Top of Input material
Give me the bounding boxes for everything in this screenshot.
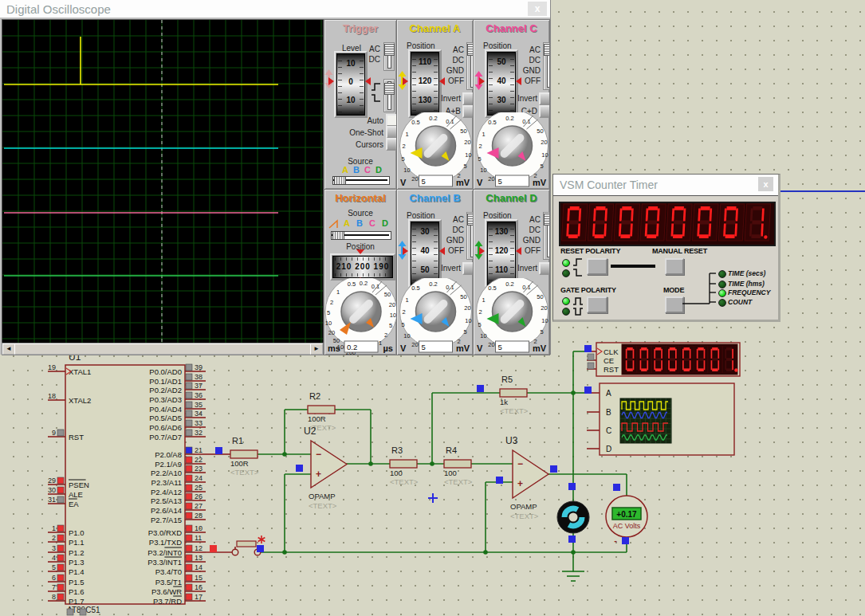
- invert-button[interactable]: [539, 262, 550, 275]
- scope-grid: [2, 20, 323, 343]
- svg-text:1: 1: [482, 131, 485, 138]
- dial-pointer-top: [356, 249, 364, 254]
- svg-text:5: 5: [478, 155, 481, 163]
- svg-text:−: −: [517, 458, 523, 469]
- rising-edge-icon: [371, 82, 382, 92]
- one-shot-button[interactable]: [386, 126, 397, 139]
- svg-text:P0.7/AD7: P0.7/AD7: [149, 433, 182, 441]
- svg-text:15: 15: [195, 574, 202, 582]
- svg-text:0.2: 0.2: [347, 343, 357, 351]
- svg-text:<TEXT>: <TEXT>: [309, 501, 337, 510]
- source-slider[interactable]: [332, 176, 390, 185]
- source-channel-A[interactable]: A: [344, 218, 350, 228]
- svg-text:R4: R4: [446, 445, 457, 455]
- source-channel-A[interactable]: A: [342, 165, 348, 175]
- svg-text:mV: mV: [456, 343, 470, 353]
- position-pointer-left: [479, 77, 485, 85]
- svg-text:<TEXT>: <TEXT>: [500, 406, 529, 415]
- dc-label: DC: [509, 56, 541, 65]
- svg-text:V: V: [477, 178, 483, 187]
- svg-text:28: 28: [195, 512, 202, 520]
- source-label: Source: [324, 157, 396, 166]
- mode-bracket: [681, 269, 719, 311]
- source-channel-D[interactable]: D: [382, 218, 388, 228]
- channel-D-panel: Channel D Position 130120110 ACDCGNDOFF …: [473, 189, 550, 355]
- source-slider[interactable]: [331, 231, 391, 240]
- svg-text:0.5: 0.5: [488, 284, 496, 292]
- svg-text:50: 50: [460, 128, 466, 135]
- svg-text:30: 30: [48, 486, 56, 494]
- svg-text:29: 29: [48, 477, 56, 485]
- source-channel-C[interactable]: C: [364, 165, 371, 175]
- scroll-left-icon[interactable]: ◄: [2, 343, 15, 355]
- gain-knob[interactable]: 12510200.50.20.1502010525VmV: [397, 278, 473, 355]
- svg-text:+: +: [316, 469, 321, 480]
- svg-text:1: 1: [336, 288, 340, 296]
- svg-text:B: B: [606, 408, 611, 417]
- invert-button[interactable]: [462, 92, 474, 105]
- gain-knob[interactable]: 12510200.50.20.1502010525VmV: [397, 112, 473, 189]
- display-scrollbar[interactable]: ◄ ►: [2, 343, 324, 355]
- svg-text:P3.7/RD: P3.7/RD: [153, 597, 182, 606]
- svg-text:1: 1: [482, 296, 485, 304]
- source-channel-C[interactable]: C: [369, 218, 375, 228]
- svg-text:-: -: [614, 536, 617, 545]
- gain-knob[interactable]: 12510200.50.20.1502010525VmV: [474, 112, 549, 189]
- svg-text:21: 21: [195, 446, 202, 454]
- gate-positive-led: [562, 297, 570, 305]
- auto-button[interactable]: [386, 114, 397, 127]
- scrollbar-thumb[interactable]: [14, 343, 312, 355]
- close-icon[interactable]: x: [528, 2, 547, 16]
- horizontal-position-dial[interactable]: 210 200 190: [330, 253, 395, 281]
- svg-text:P1.6: P1.6: [69, 587, 85, 596]
- svg-text:0.2: 0.2: [429, 115, 437, 122]
- svg-text:37: 37: [195, 382, 202, 390]
- gain-knob[interactable]: 1251020501002000.50.20.15020105210.50.2m…: [324, 278, 396, 355]
- close-icon[interactable]: x: [758, 177, 773, 191]
- svg-text:32: 32: [195, 429, 202, 437]
- invert-button[interactable]: [462, 262, 474, 275]
- invert-button[interactable]: [539, 92, 550, 105]
- svg-text:RST: RST: [604, 365, 619, 374]
- coupling-switch[interactable]: [543, 42, 550, 90]
- svg-text:38: 38: [195, 373, 202, 381]
- oscilloscope-titlebar[interactable]: Digital Oscilloscope: [0, 0, 550, 18]
- channel-C-panel: Channel C Position 504030 ACDCGNDOFF Inv…: [473, 19, 550, 190]
- svg-text:0.2: 0.2: [429, 281, 437, 288]
- coupling-switch[interactable]: [383, 42, 395, 71]
- level-pointer-right: [365, 77, 371, 85]
- svg-text:V: V: [477, 343, 483, 353]
- svg-text:OPAMP: OPAMP: [510, 502, 537, 511]
- rising-edge-icon: [572, 257, 584, 268]
- svg-text:5: 5: [327, 309, 330, 316]
- source-channel-B[interactable]: B: [356, 218, 363, 228]
- ac-label: AC: [509, 215, 541, 224]
- source-channel-B[interactable]: B: [353, 165, 360, 175]
- coupling-switch[interactable]: [383, 79, 395, 112]
- svg-text:R2: R2: [309, 391, 320, 401]
- source-channel-D[interactable]: D: [375, 165, 382, 175]
- svg-text:22: 22: [195, 456, 202, 464]
- proteus-workspace: { "colors":{"wire":"#187018","stub":"#8b…: [0, 0, 865, 616]
- coupling-switch[interactable]: [543, 212, 550, 260]
- svg-text:2: 2: [478, 143, 482, 150]
- gain-knob[interactable]: 12510200.50.20.1502010525VmV: [474, 278, 549, 355]
- svg-text:1: 1: [405, 296, 408, 304]
- svg-text:5: 5: [540, 328, 543, 335]
- gate-polarity-button[interactable]: [587, 296, 607, 313]
- svg-text:20: 20: [464, 304, 470, 312]
- svg-text:10: 10: [403, 167, 410, 174]
- position-pointer-left: [403, 247, 408, 255]
- reset-polarity-button[interactable]: [587, 258, 607, 275]
- svg-text:31: 31: [48, 496, 56, 504]
- svg-text:20: 20: [411, 341, 418, 348]
- svg-text:100R: 100R: [230, 459, 249, 468]
- counter-titlebar[interactable]: VSM Counter Timer: [553, 175, 778, 196]
- svg-text:0.2: 0.2: [505, 115, 513, 122]
- svg-text:2: 2: [402, 143, 405, 150]
- svg-text:19: 19: [48, 363, 56, 371]
- cursors-button[interactable]: [386, 138, 397, 151]
- svg-text:P0.2/AD2: P0.2/AD2: [149, 386, 182, 394]
- scroll-right-icon[interactable]: ►: [310, 343, 323, 355]
- pulsepos-edge-icon: [572, 296, 584, 306]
Bottom of Input material
__What is required__: Here the job is to repeat the entries verbatim while leaving all pictures out.

__Answer for this exercise__:
Give me the bounding boxes for everything in this screenshot.
- invert-button[interactable]: [539, 262, 550, 275]
- scope-grid: [2, 20, 323, 343]
- svg-text:1: 1: [482, 131, 485, 138]
- dial-pointer-top: [356, 249, 364, 254]
- svg-text:5: 5: [478, 155, 481, 163]
- svg-text:−: −: [517, 458, 523, 469]
- rising-edge-icon: [371, 82, 382, 92]
- one-shot-button[interactable]: [386, 126, 397, 139]
- svg-text:P0.7/AD7: P0.7/AD7: [149, 433, 182, 441]
- svg-text:15: 15: [195, 574, 202, 582]
- svg-text:0.2: 0.2: [347, 343, 357, 351]
- svg-text:<TEXT>: <TEXT>: [309, 501, 337, 510]
- source-slider[interactable]: [332, 176, 390, 185]
- source-channel-A[interactable]: A: [344, 218, 350, 228]
- svg-text:R4: R4: [446, 445, 457, 455]
- source-channel-A[interactable]: A: [342, 165, 348, 175]
- svg-text:mV: mV: [456, 343, 470, 353]
- position-pointer-left: [479, 77, 485, 85]
- svg-text:<TEXT>: <TEXT>: [500, 406, 529, 415]
- dc-label: DC: [509, 56, 541, 65]
- svg-text:V: V: [477, 178, 483, 187]
- svg-text:28: 28: [195, 512, 202, 520]
- source-label: Source: [324, 157, 396, 166]
- mode-bracket: [681, 269, 719, 311]
- source-channel-D[interactable]: D: [382, 218, 388, 228]
- channel-D-panel: Channel D Position 130120110 ACDCGNDOFF …: [473, 189, 550, 355]
- source-slider[interactable]: [331, 231, 391, 240]
- svg-text:0.5: 0.5: [488, 284, 496, 292]
- svg-text:50: 50: [460, 128, 466, 135]
- svg-text:30: 30: [48, 486, 56, 494]
- svg-text:29: 29: [48, 477, 56, 485]
- source-channel-C[interactable]: C: [364, 165, 371, 175]
- scroll-left-icon[interactable]: ◄: [2, 343, 15, 355]
- gain-knob[interactable]: 12510200.50.20.1502010525VmV: [397, 278, 473, 355]
- svg-text:+: +: [316, 469, 321, 480]
- svg-text:1: 1: [336, 288, 340, 296]
- svg-text:B: B: [606, 408, 611, 417]
- invert-button[interactable]: [462, 92, 474, 105]
- gain-knob[interactable]: 12510200.50.20.1502010525VmV: [397, 112, 473, 189]
- display-scrollbar[interactable]: ◄ ►: [2, 343, 324, 355]
- svg-text:P3.7/RD: P3.7/RD: [153, 597, 182, 606]
- svg-text:1: 1: [482, 296, 485, 304]
- source-channel-C[interactable]: C: [369, 218, 375, 228]
- svg-text:-: -: [614, 536, 617, 545]
- gain-knob[interactable]: 12510200.50.20.1502010525VmV: [474, 112, 549, 189]
- svg-text:21: 21: [195, 446, 202, 454]
- gate-positive-led: [562, 297, 570, 305]
- auto-button[interactable]: [386, 114, 397, 127]
- scrollbar-thumb[interactable]: [14, 343, 312, 355]
- close-icon[interactable]: x: [528, 2, 547, 16]
- horizontal-position-dial[interactable]: 210 200 190: [330, 253, 395, 281]
- svg-text:P1.6: P1.6: [69, 587, 85, 596]
- svg-text:0.2: 0.2: [429, 115, 437, 122]
- svg-text:37: 37: [195, 382, 202, 390]
- gain-knob[interactable]: 1251020501002000.50.20.15020105210.50.2m…: [324, 278, 396, 355]
- close-icon[interactable]: x: [758, 177, 773, 191]
- svg-text:32: 32: [195, 429, 202, 437]
- invert-button[interactable]: [462, 262, 474, 275]
- invert-button[interactable]: [539, 92, 550, 105]
- svg-text:RST: RST: [604, 365, 619, 374]
- coupling-switch[interactable]: [543, 42, 550, 90]
- svg-text:38: 38: [195, 373, 202, 381]
- oscilloscope-titlebar[interactable]: Digital Oscilloscope: [0, 0, 550, 18]
- channel-C-panel: Channel C Position 504030 ACDCGNDOFF Inv…: [473, 19, 550, 190]
- svg-text:0.2: 0.2: [429, 281, 437, 288]
- coupling-switch[interactable]: [383, 42, 395, 71]
- level-pointer-right: [365, 77, 371, 85]
- svg-text:V: V: [477, 343, 483, 353]
- svg-text:OPAMP: OPAMP: [510, 502, 537, 511]
- rising-edge-icon: [572, 257, 584, 268]
- svg-text:5: 5: [327, 309, 330, 316]
- source-channel-B[interactable]: B: [356, 218, 363, 228]
- ac-label: AC: [509, 215, 541, 224]
- source-channel-B[interactable]: B: [353, 165, 360, 175]
- coupling-switch[interactable]: [383, 79, 395, 112]
- svg-text:R2: R2: [309, 391, 320, 401]
- source-channel-D[interactable]: D: [375, 165, 382, 175]
- svg-text:22: 22: [195, 456, 202, 464]
- proteus-workspace: { "colors":{"wire":"#187018","stub":"#8b…: [0, 0, 865, 616]
- coupling-switch[interactable]: [543, 212, 550, 260]
- svg-text:2: 2: [478, 143, 482, 150]
- gain-knob[interactable]: 12510200.50.20.1502010525VmV: [474, 278, 549, 355]
- svg-text:1: 1: [405, 296, 408, 304]
- svg-text:5: 5: [540, 328, 543, 335]
- gate-polarity-button[interactable]: [587, 296, 607, 313]
- svg-text:20: 20: [464, 304, 470, 312]
- svg-text:10: 10: [403, 167, 410, 174]
- position-pointer-left: [403, 247, 408, 255]
- reset-polarity-button[interactable]: [587, 258, 607, 275]
- svg-text:31: 31: [48, 496, 56, 504]
- svg-text:20: 20: [411, 341, 418, 348]
- svg-text:100R: 100R: [230, 459, 249, 468]
- counter-titlebar[interactable]: VSM Counter Timer: [553, 175, 778, 196]
- svg-text:0.2: 0.2: [505, 115, 513, 122]
- svg-text:2: 2: [402, 143, 405, 150]
- svg-text:19: 19: [48, 363, 56, 371]
- cursors-button[interactable]: [386, 138, 397, 151]
- svg-text:P0.2/AD2: P0.2/AD2: [149, 386, 182, 394]
- scroll-right-icon[interactable]: ►: [310, 343, 323, 355]
- pulsepos-edge-icon: [572, 296, 584, 306]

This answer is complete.